Single by Remy Shand
- Released: 17 May 2013
- Genre: R&B, Neo Soul
- Length: 3:14
- Label: Remy Records
- Songwriters: Mizell, Larry / Gordon, Edward Larry
- Producer: Remy Shand

Remy Shand singles chronology
| "Rocksteady" (2002) | "Where Are We Going" (2013) | "The Best In Me" (2014) |

= Where Are We Going =

"Where Are We Going" is a song by Remy Shand, released on 17 May 2013 on Remy Records.
It is the first single released by the musician since 2002's single "Rocksteady".

==Background==
"Where Are We Going?" was composed by Edward Larry Gordon and Larry Mizell.

According to an article by The Globe and Mail dated June 3, 2013. Shand had covered Marvin Gaye's "Where Are We Going". The song was actually recorded in the past by Donald Byrd. Shand played all the instruments on the song and did all of the vocal backing.
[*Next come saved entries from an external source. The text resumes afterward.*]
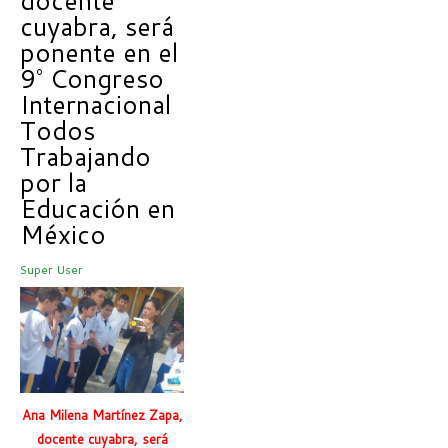
docente
cuyabra, será
ponente en el
9° Congreso
Internacional
Todos
Trabajando
por la
Educación en
México
Super User
Ana Milena Martínez Zapa,
docente cuyabra, será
Shand did the mixing as well at Hollywood Dan's Sound Lair.

==Other versions==
Donald Byrd recorded the song and it appeared on his Black Byrd album that was released on Blue Note BN-LA047-F in 1973.

Funk, Inc. recorded a version of the song which was included on their 1974 Priced to Sell album.

Marvin Gaye recorded his version of the song which appears on the Let's Get It On (Deluxe Edition) on Motown in 2001.

Aqua Stone Throne recorded a version which appeared on their 2017 Original Soul album.

Josh Rouse recorded a version which appears on the Radio Sessions Collection, Volume 1 album.

===Sampled===
Engelwood sampled Marvin Gaye's version of "Where Are We Going" for his "Puerto Rico" track which was released in 2016.